**WHAT IS EXPECTED**
Which lines run from the one containing "Kazimierza Wielkiego 2." through the last line of the records? Copy them exactly, leaving pictures out.

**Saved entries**
========

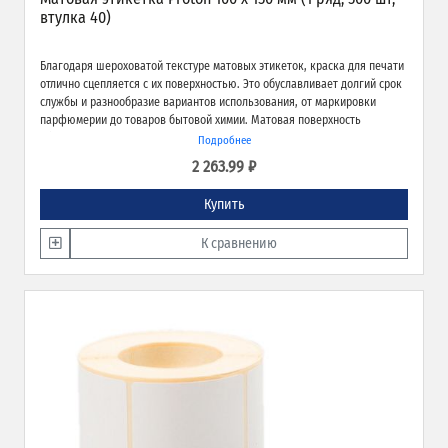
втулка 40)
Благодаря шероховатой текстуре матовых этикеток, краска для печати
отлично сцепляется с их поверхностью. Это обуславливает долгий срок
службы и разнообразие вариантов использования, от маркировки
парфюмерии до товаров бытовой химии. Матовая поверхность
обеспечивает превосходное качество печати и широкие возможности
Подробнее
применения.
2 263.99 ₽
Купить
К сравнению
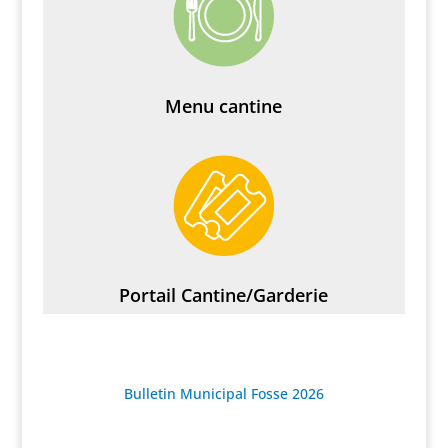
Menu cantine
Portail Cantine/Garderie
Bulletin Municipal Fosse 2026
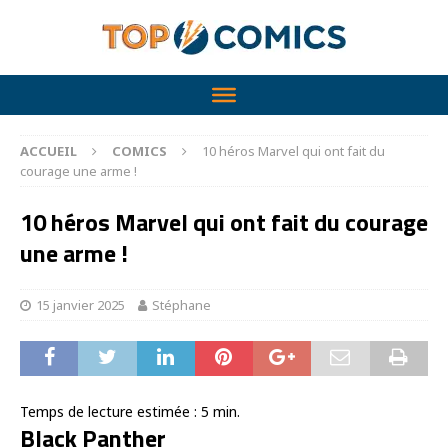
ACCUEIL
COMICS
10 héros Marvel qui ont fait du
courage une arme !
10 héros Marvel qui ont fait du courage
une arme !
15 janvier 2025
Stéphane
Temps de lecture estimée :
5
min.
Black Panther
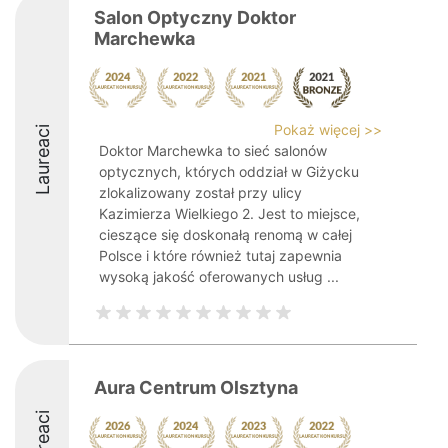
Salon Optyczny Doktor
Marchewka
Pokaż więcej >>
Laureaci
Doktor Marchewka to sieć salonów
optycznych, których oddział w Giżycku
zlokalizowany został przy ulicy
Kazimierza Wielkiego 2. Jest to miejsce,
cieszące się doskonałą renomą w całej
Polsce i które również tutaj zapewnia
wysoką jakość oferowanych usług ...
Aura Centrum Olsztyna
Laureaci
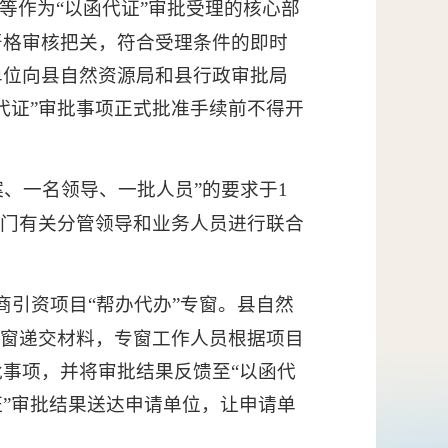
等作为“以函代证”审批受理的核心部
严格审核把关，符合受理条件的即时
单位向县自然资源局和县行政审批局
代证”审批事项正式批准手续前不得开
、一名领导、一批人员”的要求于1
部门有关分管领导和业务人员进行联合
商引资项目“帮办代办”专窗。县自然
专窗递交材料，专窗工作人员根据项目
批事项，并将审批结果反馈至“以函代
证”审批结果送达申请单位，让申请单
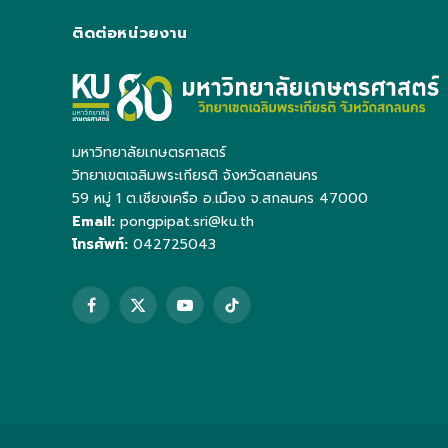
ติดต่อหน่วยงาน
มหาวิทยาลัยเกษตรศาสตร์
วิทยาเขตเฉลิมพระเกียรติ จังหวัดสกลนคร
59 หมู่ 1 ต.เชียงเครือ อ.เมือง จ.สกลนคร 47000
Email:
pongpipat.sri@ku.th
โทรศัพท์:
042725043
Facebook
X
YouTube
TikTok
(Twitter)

========

**REPLY**
Kazimierza Wielkiego 2. Jest to miejsce,
cieszące się doskonałą renomą w całej
Polsce i które również tutaj zapewnia
wysoką jakość oferowanych usług ...
Aura Centrum Olsztyna
Laureaci
等作为“以函代证”审批受理的核心部
严格审核把关，符合受理条件的即时
单位向县自然资源局和县行政审批局
代证”审批事项正式批准手续前不得开
、一名领导、一批人员”的要求于1
部门有关分管领导和业务人员进行联合
商引资项目“帮办代办”专窗。县自然
专窗递交材料，专窗工作人员根据项目
批事项，并将审批结果反馈至“以函代
证”审批结果送达申请单位，让申请单
ติดต่อหน่วยงาน
มหาวิทยาลัยเกษตรศาสตร์
วิทยาเขตเฉลิมพระเกียรติ จังหวัดสกลนคร
59 หมู่ 1 ต.เชียงเครือ อ.เมือง จ.สกลนคร 47000
Email:
pongpipat.sri@ku.th
โทรศัพท์:
042725043
Facebook
X
YouTube
TikTok
(Twitter)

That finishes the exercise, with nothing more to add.